Préchauffer le four à 190°C. Mélanger le blanc d’œuf avec 3 cs de lait et passer le mélange uniformément au pinceau sur le pain. Laisser poser 5 minutes, puis repasser une deuxième fois. Enfourner pour environ 30-35 minutes. Laisser tiédir puis démoule dur une grille. Laisser refroidir le pain complètement avant de le trancher.

lundi 16 octobre 2006

Le pain des blogs


Aujourd’hui c’est World Bread Day, la journée mondiale du pain. Zorra nous invite à célébrer cet événement à notre manière, en vous montrant de jolis pains virtuels. Je ne pouvais pas laisser passer ça. Ce sont les blogs qui m’ont donné le goût du pain maison. La première fois c’était un pain aux noix absolument délicieux, réalisé avec l’aide et les conseils personnalisés d’Anne Papilles. Puis j’ai suivi les conseils de Sandra, auteure de l’indispensable Pétrin, mais aussi de Fidji, Scherneel et Manue, qui boulangent comme de vrais mitrons.

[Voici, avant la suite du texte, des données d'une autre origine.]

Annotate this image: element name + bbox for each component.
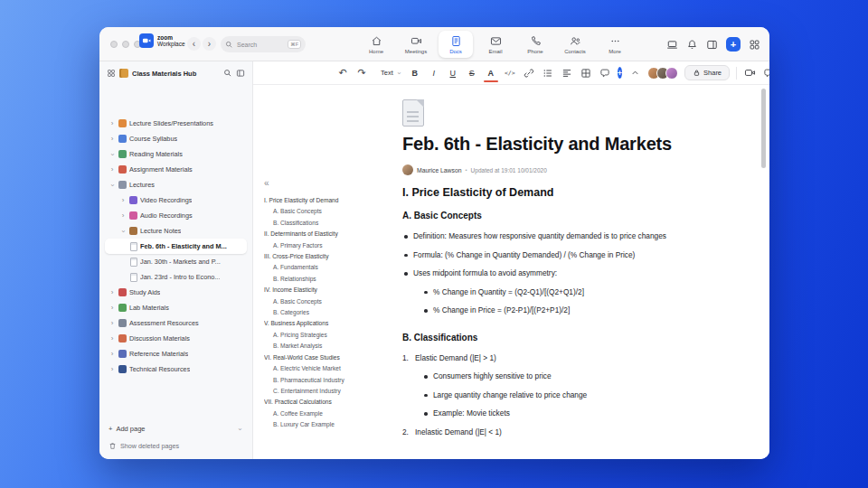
chevron-right-icon[interactable]: › [108,366,116,373]
chevron-right-icon[interactable]: › [108,335,116,343]
new-item-plus-button[interactable]: + [726,37,741,52]
outline-item[interactable]: C. Entertainment Industry [264,386,363,397]
sidebar-item-assignment-materials[interactable]: ›Assignment Materials [105,162,247,177]
sidebar-item-reading-materials[interactable]: ›Reading Materials [105,146,247,162]
text-style-dropdown[interactable]: Text › [381,69,402,77]
outline-item[interactable]: A. Basic Concepts [264,206,363,217]
outline-item[interactable]: VII. Practical Calculations [264,397,363,408]
chevron-down-icon[interactable]: › [108,182,116,189]
sidebar-item-reference-materials[interactable]: ›Reference Materials [105,346,247,361]
chevron-right-icon[interactable]: › [119,197,127,204]
chevron-down-icon[interactable]: › [236,426,243,433]
apps-grid-icon[interactable] [749,39,760,51]
collapse-outline-icon[interactable]: « [264,179,363,188]
undo-button[interactable]: ↶ [336,66,349,80]
chevron-right-icon[interactable]: › [108,120,116,127]
sidebar-item-jan-23-intro[interactable]: Jan. 23rd - Intro to Econo... [105,269,247,285]
back-button[interactable]: ‹ [187,37,201,51]
text-color-button[interactable]: A [485,66,497,80]
bold-button[interactable]: B [409,66,421,80]
code-button[interactable]: </> [504,66,516,80]
chevron-right-icon[interactable]: › [108,351,116,358]
close-window-button[interactable] [110,41,118,48]
chevron-down-icon[interactable]: › [119,228,127,235]
tab-docs[interactable]: Docs [439,31,473,58]
outline-item[interactable]: IV. Income Elasticity [264,285,363,296]
link-button[interactable] [523,66,535,80]
strikethrough-button[interactable]: S [466,66,478,80]
outline-item[interactable]: A. Pricing Strategies [264,330,363,341]
outline-item[interactable]: III. Cross-Price Elasticity [264,251,363,262]
sidebar-item-video-recordings[interactable]: ›Video Recordings [105,192,247,208]
outline-item[interactable]: A. Coffee Example [264,408,363,419]
sidebar-item-feb-6-elasticity[interactable]: Feb. 6th - Elasticity and M... [105,239,247,254]
comment-button[interactable] [599,66,611,80]
share-button[interactable]: Share [684,65,730,80]
chevron-right-icon[interactable]: › [108,289,116,296]
minimize-window-button[interactable] [122,41,129,48]
sidebar-item-lecture-notes[interactable]: ›Lecture Notes [105,223,247,239]
chevron-right-icon[interactable]: › [119,212,127,220]
outline-item[interactable]: B. Relationships [264,274,363,285]
vertical-scrollbar[interactable] [761,89,766,168]
side-panel-icon[interactable] [706,39,718,51]
chevron-down-icon[interactable]: › [108,151,116,158]
outline-item[interactable]: B. Pharmaceutical Industry [264,375,363,386]
chevron-right-icon[interactable]: › [108,166,116,174]
underline-button[interactable]: U [447,66,459,80]
chat-bubble-icon[interactable] [762,66,769,80]
italic-button[interactable]: I [428,66,440,80]
sidebar-item-jan-30-markets[interactable]: Jan. 30th - Markets and P... [105,254,247,269]
tab-home[interactable]: Home [359,31,393,58]
sidebar-search-icon[interactable] [223,69,232,78]
sidebar-item-lectures[interactable]: ›Lectures [105,177,247,192]
outline-item[interactable]: B. Classifications [264,218,363,229]
sidebar-item-assessment-resources[interactable]: ›Assessment Resources [105,315,247,331]
chevron-right-icon[interactable]: › [108,320,116,327]
add-page-button[interactable]: + Add page › [108,425,243,433]
outline-item[interactable]: B. Categories [264,307,363,318]
outline-item[interactable]: VI. Real-World Case Studies [264,352,363,363]
sidebar-item-study-aids[interactable]: ›Study Aids [105,285,247,300]
outline-item[interactable]: V. Business Applications [264,318,363,329]
outline-item[interactable]: B. Market Analysis [264,341,363,352]
outline-item[interactable]: A. Fundamentals [264,262,363,273]
video-camera-icon[interactable] [743,66,756,80]
notifications-bell-icon[interactable] [686,39,698,51]
global-search-input[interactable]: Search ⌘F [221,36,306,52]
sidebar-item-course-syllabus[interactable]: ›Course Syllabus [105,131,247,146]
avatar[interactable] [665,67,678,80]
sidebar-item-audio-recordings[interactable]: ›Audio Recordings [105,208,247,223]
outline-item[interactable]: II. Determinants of Elasticity [264,229,363,239]
sidebar-item-lecture-slides[interactable]: ›Lecture Slides/Presentations [105,116,247,131]
sidebar-item-technical-resources[interactable]: ›Technical Resources [105,361,247,377]
redo-button[interactable]: ↷ [355,66,368,80]
chevron-right-icon[interactable]: › [108,136,116,143]
outline-item[interactable]: I. Price Elasticity of Demand [264,195,363,206]
table-button[interactable] [580,66,592,80]
bullet-list-button[interactable] [542,66,554,80]
document-title[interactable]: Feb. 6th - Elasticity and Markets [402,134,672,155]
sidebar-item-lab-materials[interactable]: ›Lab Materials [105,300,247,315]
tab-contacts[interactable]: Contacts [558,31,592,58]
tab-more[interactable]: More [598,31,632,58]
outline-item[interactable]: A. Primary Factors [264,240,363,251]
chevron-right-icon[interactable]: › [108,305,116,312]
tab-meetings[interactable]: Meetings [399,31,433,58]
insert-plus-button[interactable]: + [618,67,622,79]
outline-item[interactable]: B. Luxury Car Example [264,419,363,430]
forward-button[interactable]: › [203,37,216,51]
collapse-toolbar-icon[interactable] [628,66,641,80]
show-deleted-pages-button[interactable]: Show deleted pages [108,442,243,450]
sidebar-item-discussion-materials[interactable]: ›Discussion Materials [105,331,247,346]
outline-item[interactable]: A. Electric Vehicle Market [264,363,363,374]
workspace-grid-icon[interactable] [107,69,116,78]
outline-item[interactable]: A. Basic Concepts [264,296,363,307]
devices-icon[interactable] [666,39,678,51]
tab-phone[interactable]: Phone [518,31,552,58]
tab-email[interactable]: Email [478,31,513,58]
collapse-sidebar-icon[interactable] [236,69,245,78]
document-content[interactable]: I. Price Elasticity of Demand A. Basic C… [402,186,710,446]
align-button[interactable] [561,66,573,80]
collaborator-avatars[interactable] [647,67,678,80]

Ah le plaisir de pétrir la pâte chaude, l’émerveillement devant les pâtons qui lèvent comme par magie. L’odeur qui se dégage dans la maison pendant la cuisson. Et la profonde satisfaction de trancher son propre pain, de se faire de belles tartines de fromage ou de rillettes, de les frotter d’ail pour les bruschette.

Mais il faut avoir le temps de regarder la pâte lever, et le temps est une denrée plus rare que la farine. Alors je n’en fais pas souvent, mais c’est à chaque fois le même plaisir.